# Scruffy Budgie



## Budget baby (Jan 1, 2013)

Ok everybudgie, why is it when I look at al of the lovely pictures you all post your budgies are so pristine and looking suave and so pretty??

Budget is either moulting and full of pinnies, has a face full of dry food all over his beak and beard, has just had a bath, you get the idea:S:S
He never seems to be the cool looking budgie that all of your guys are What am I doing wrong I ask ?


----------



## LynandIndigo (Jan 21, 2012)

Hi. Cathy Indigo is the same as Budget he is molting right now and has his pinnies to.. Indi is losing feathers everywhere when a feather gets on his perch or himself he is scared of his own feathers he goes nuts running up and down his perch to get the feather off his nose then he won't even go over to the other side of his perch cause of his feather he waits for me to take the feather off the perch it is so funny.. Ill have to post some photo's sometime. I hope Budget is feeling better from his pinnies soon...


----------



## Bethanyi (Feb 23, 2014)

*I think there is nothing wrong with a budgie enjoying himself a lot  and it sounds like budget has no problem in indulging in the finest budgie activities haha*


----------



## Jo Ann (Sep 3, 2011)

*Scruffy*

It seems to me that you are an expert at spoiling the little love bug!!! There is nothing sweeter than a happy carrot or beat face!! I can never get Apollo to keep 6 near perfect spots in his mask, but when he croons to me as only a budgie can I could care less. For all that Budget has been thru he can have that cute messy face any time he so desires. I remember that cute little chick with great joy. Of all the Budgies who are angels now, the impromptu tricks are my best memories just being their cute selves. Who ever said a soggy wet budgie is not cute and sweet and endearing. The continual perfect portrait is missing why we all love these little guys. One portrait for posterity, then lets have fun and enjoy. It takes hours to catch that just right pose. I would rather play with the fids and have faith that one special pic will be yours. Just get the camera ready and nearby and let the fun begin. Deb seems to get some cute pics. Hopefully she will share some tricks and treats to tempt them. Blessings, Jo Ann:budgie::budge::hug::hug:


----------



## StarlingWings (Mar 15, 2013)

To me it sounds like Budget is enjoying the high life! Sometimes I wonder if Mallorn enjoys herself that much because she insists on preening for 20 hours a day, practically! I'm sure he isn't scruffy all the time, I personally think he looked quite well-groomed in his BOTM entry!  
Keep on spoiling the crazy boy


----------



## FaeryBee (May 9, 2011)

*Cathy, 
Beauty is in the eye of the beholder.

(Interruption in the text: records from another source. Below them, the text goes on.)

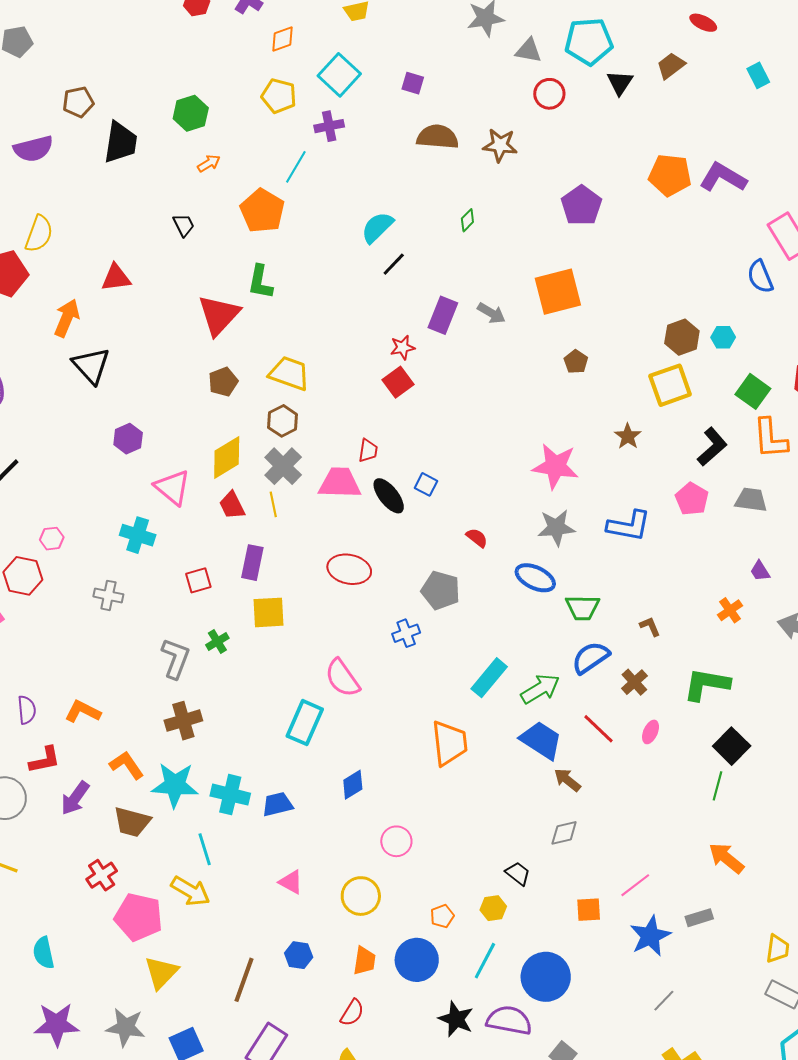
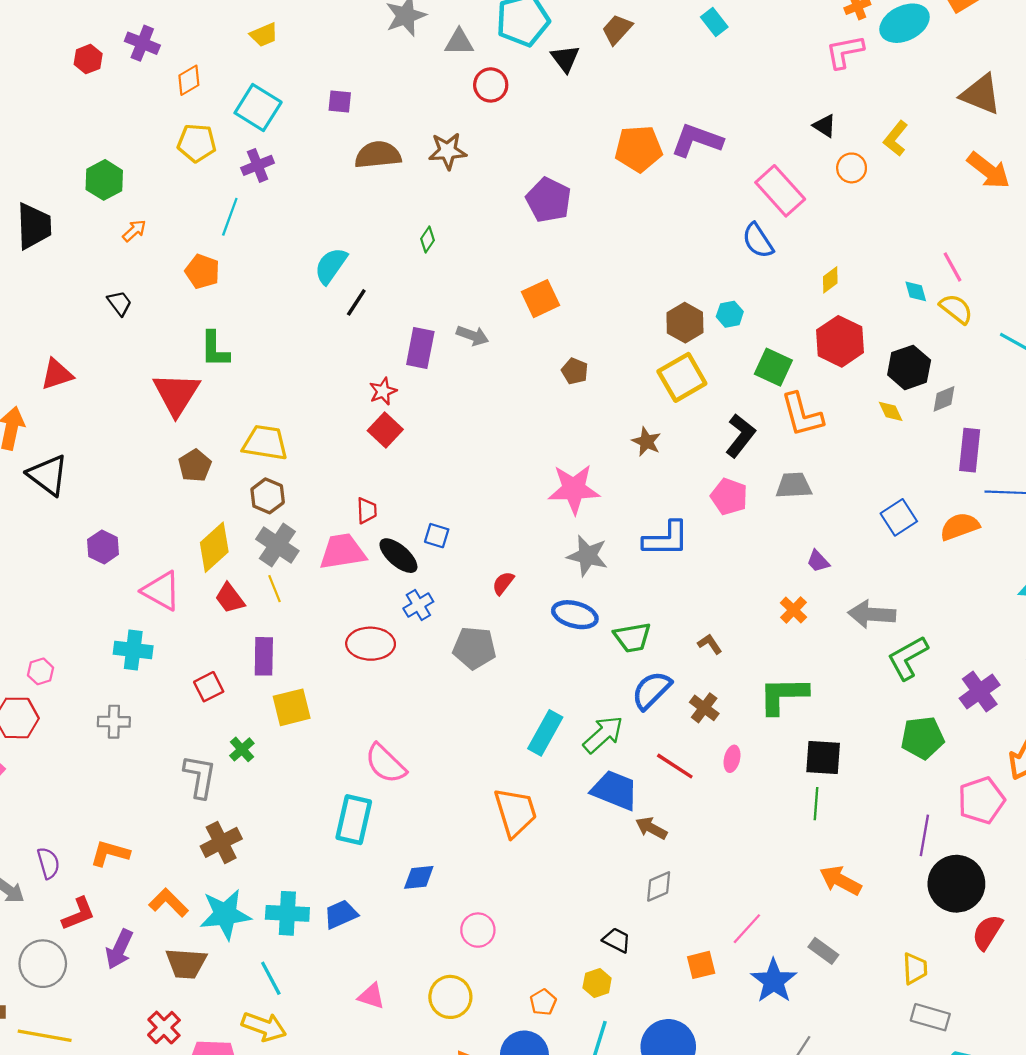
orange pentagon: (262, 211) -> (202, 271), size x0.7
orange square: (558, 292) -> (541, 299), size x0.7
gray star: (556, 528) -> (587, 556), turned 30
red semicircle: (477, 538) -> (503, 583), turned -80
blue cross: (406, 633) -> (418, 605), moved
black square: (732, 746) -> (823, 758), turned -30
blue diamond: (353, 785) -> (419, 877), turned 36
gray rectangle: (699, 918) -> (823, 951), turned 64

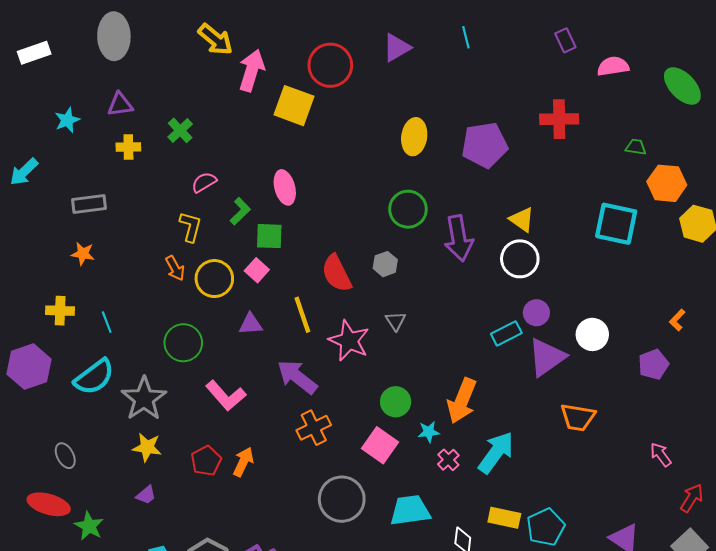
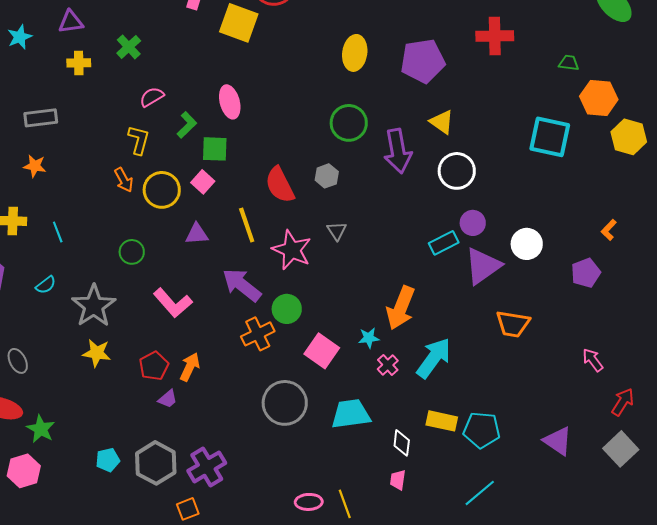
yellow triangle: (522, 220) -> (442, 122), moved
green circle: (183, 343) -> (132, 252), size x0.7
cyan semicircle: (94, 377) -> (46, 285), size x0.5
green circle: (396, 402) -> (287, 309), moved
purple trapezoid: (146, 495) -> (168, 399), moved
cyan pentagon: (546, 527) -> (482, 430), turned 30

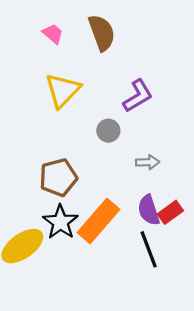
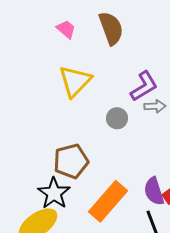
gray arrow: (148, 162) -> (155, 106), moved
black star: (60, 222) -> (54, 193), moved

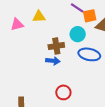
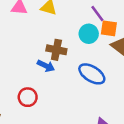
cyan circle: (78, 34) -> (89, 34), moved
red circle: (63, 92) -> (28, 97), moved

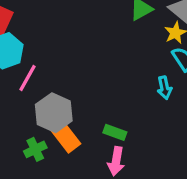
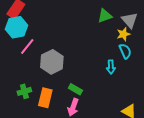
gray hexagon: (54, 113) -> (52, 62), moved
orange rectangle: (66, 137) -> (45, 98), moved, turned 42

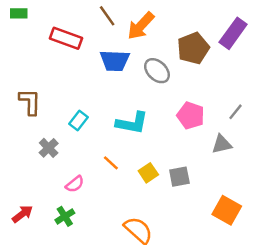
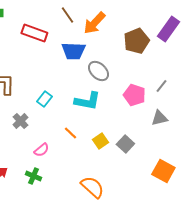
gray ellipse: (157, 71) -> (98, 71), moved
gray line: (236, 112) -> (161, 86), moved
gray square: (179, 177) -> (125, 144), turned -36
green cross: (65, 216) -> (33, 176), turned -35

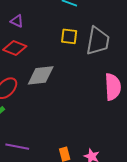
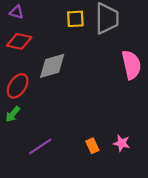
purple line: (17, 147) -> (40, 146), turned -35

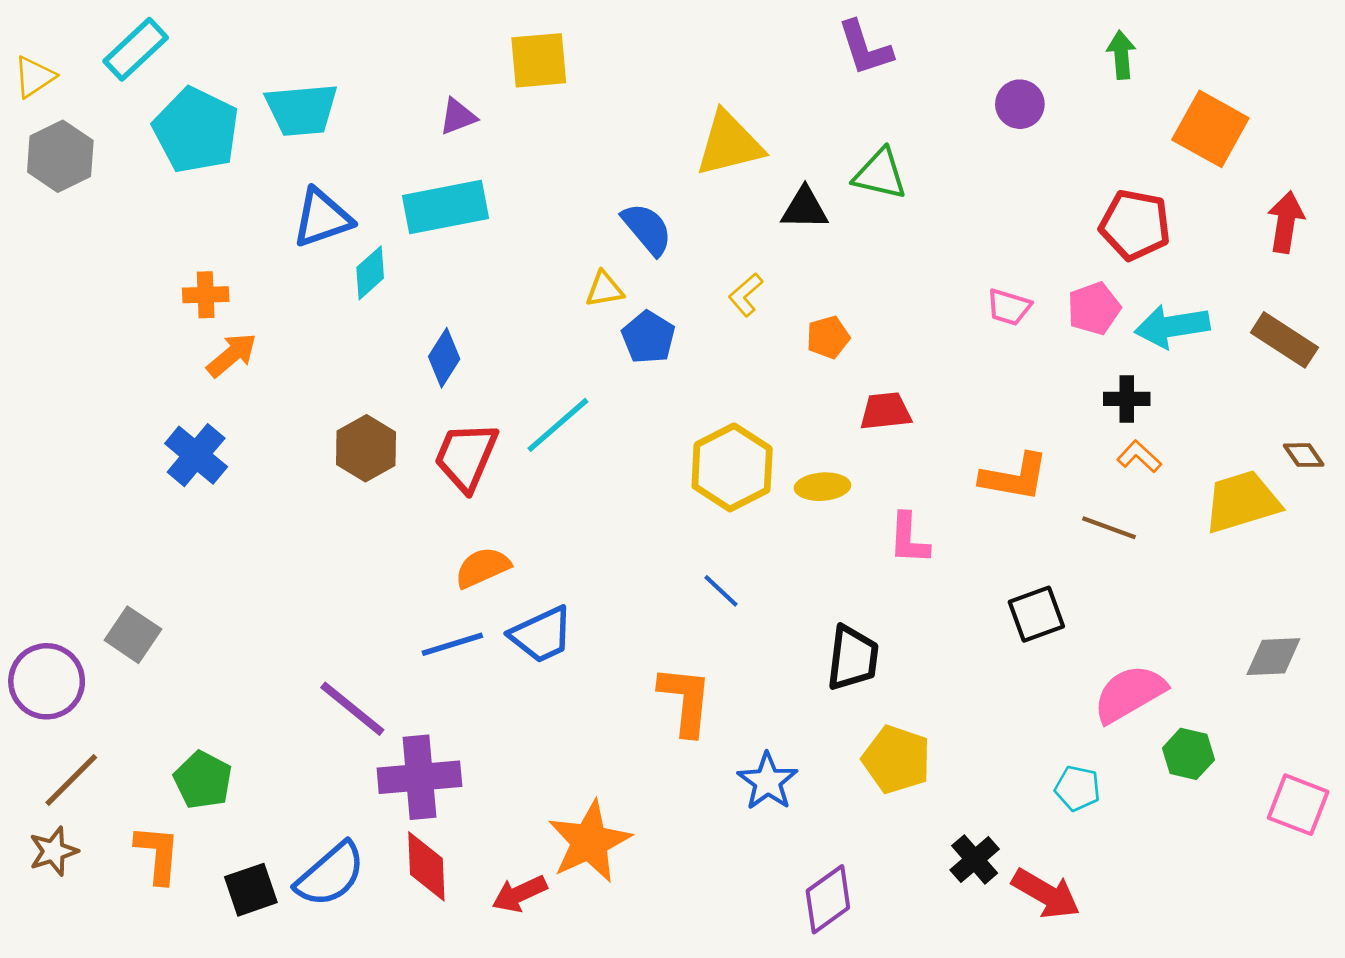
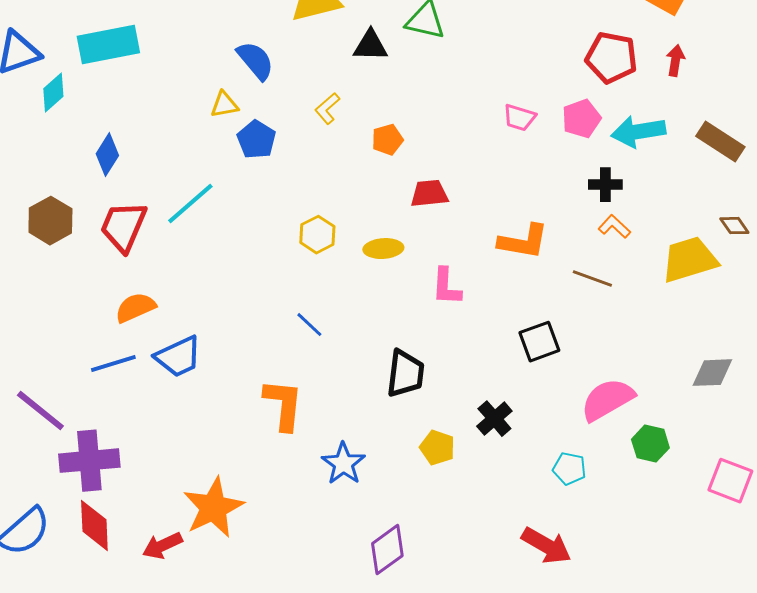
red arrow: (1286, 222) -> (675, 61), moved, size x0.7
yellow hexagon: (732, 467) -> (317, 235), size x0.6
yellow pentagon: (897, 759) -> (437, 448), size x0.7
black cross: (975, 859) -> (494, 419), moved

Budget is perfect just as he is and I wouldn't change a single thing abut him!
Budget is a sweet as any budgie could possibly be, cute as a button and although I've never met him in person, I adore him. *


----------



## Budget baby (Jan 1, 2013)

Yes you are all correct, I wouldn't change one thing about my little man who at this present time is sitting on my shoulder talking away " Hello Budda gorgeous " he says LOL. :budgie:


----------